Next morning she did not say one word at breakfast. He didn’t notice. He was taking his time with the toast and the jam and the coffee: he didn’t have to be at the restaurant until eleven. This was the best part of their day, the hours before he went to work. They talked or didn’t talk, and read the paper, and sometimes went back to bed. She knew that when the baby came their mornings would never be like this again. She had told him so, and he had said, “And so what.” This made her feel he didn’t love her. It was not until the end of this breakfast that he realized her silence was meant, and he lifted his head and looked at her, long and hard, and she looked coldly back. And then she went on with it, using the unblinking stare she had practiced before the mirror. “What the hell?” he said. “What . . . ?” She said nothing but sat in front of him and stared. It was driving him wild, she could see, and secretly she was excited, she was thrilled, and she answered not one word while he went on exclaiming and accusing and asking what the hell she thought she was doing, and then he shouted “Bitch!” at her and went off to work.

Mary sat with Helen outside a pub, in the sun, with the baby in the pram between them, and Mary thought, I don’t really mind a baby, I suppose. I’ll leave off the Pill and see what happens. But I’m not going to tell Dmitri, not yet. And I’m not going to give in to the baby.

“How long do you keep it up?” she asked, trying to sound casual, but Helen at once understood and said, “Oh, it’s not much—I just like to see how long I can keep it up. Because I want to give in and I don’t.”

Why did Helen find everything so easy? She was talking as if it all were nothing, just a joke. Why don’t I find things easy? Mary was thinking as she sat silent and dismal, looking at Helen’s long thin brown legs and her brown thin arms, and the way the black dress was on her, and her black shining hair loose on her shoulders. That dress would look like a bunch on me. . . . The baby began grizzling, and Helen picked it up, no trouble at all, hardly looking, and she sang some Greek nursery song in her deep sexy voice. The baby stopped crying. The soft little head was inches away from Mary, and the sweet intimate baby smell made her want to cry. Oh, no, she thought, oh, no—but Helen casually handed her the cuddlesome bundle and said, “I’m going to the toilet,” and off she strode, with the black linen swinging around her.

Mary thought, I suppose Dmitri will sing our baby Greek songs.
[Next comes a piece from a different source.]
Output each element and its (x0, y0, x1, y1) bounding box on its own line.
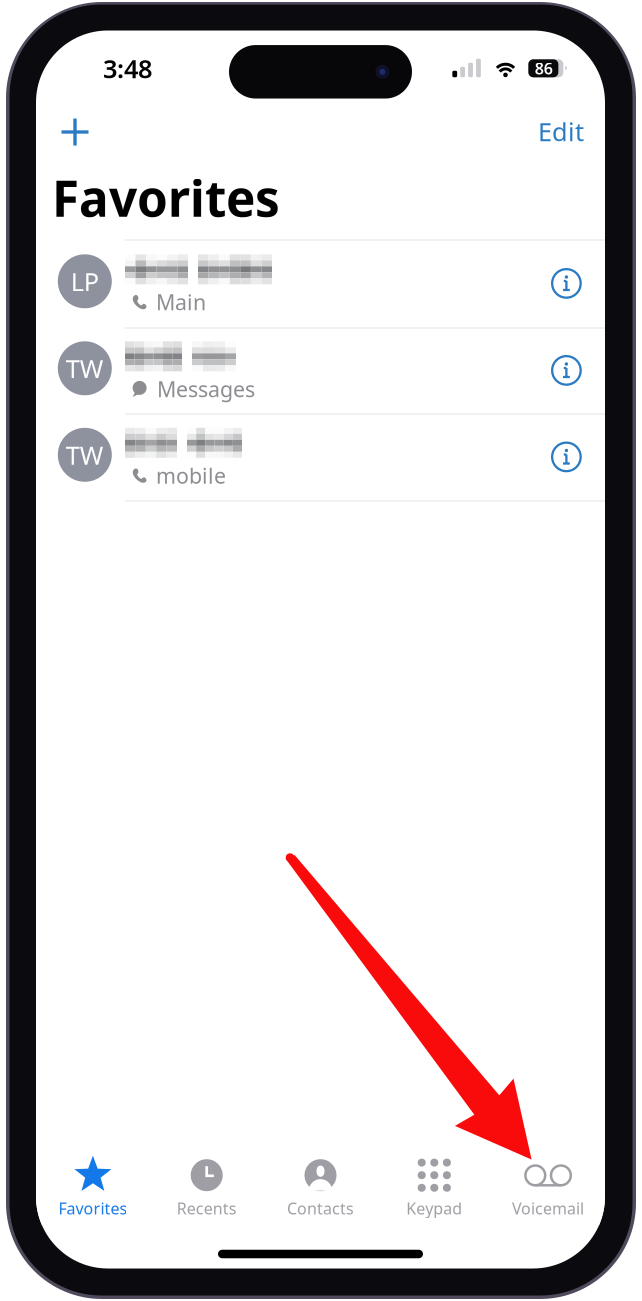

When Demetrios and Helen spoke together in Greek Mary listened and she wasn’t thinking of the kebabs and taramasalata and the retsina and all that stuff they had right here in London but of the sun on the dark-blue sea and the hot rocks and the olive trees and the singing. Often when the two Greeks talked together Tom and Mary—neither knew more than a few words of Greek—exchanged smiles acknowledging that these people they had married were sometimes strangers to them.

Mary did not speak to Demetrios that night when he came in, as usual, late, well after midnight, but she sat up in bed and stared at him while he stumbled around the room and swore and discarded his clothes anyhow and then flung himself on the bed with his back to her. She longed to put her arms around him from behind and do what he loved her to, which was nibble his ear and then kiss and bite his neck. The first time she did this it had been like jumping over a fence into the dark because she was taking the initiative, which she had not done—she liked being the one who said yes—and there was at once a storm of sex. But there wasn’t always: I’m not going to let you take me for granted, said Dmitri, teasing her—she thought, but then saw this was his delicacy again, for he was sensitive, surprising her, when you’d think he was just a big rough noisy man. He knew she would be shy, afraid he would think she was asking for sex instead of sometimes just a cuddle, and that was why he kept her guessing. She had seen Helen giving Tom little touches and strokes that put a look of wonder and astonishment on his face, and she had tried them out on Dmitri—without Helen she would never have thought of doing anything like that. Now she lay beside Dmitri, rigid, and she was thinking that one night it was easy to put one’s arms around one’s husband and then be happy till morning, and the next night it was impossible to put a hand to touch him, let alone kisses and nibbles.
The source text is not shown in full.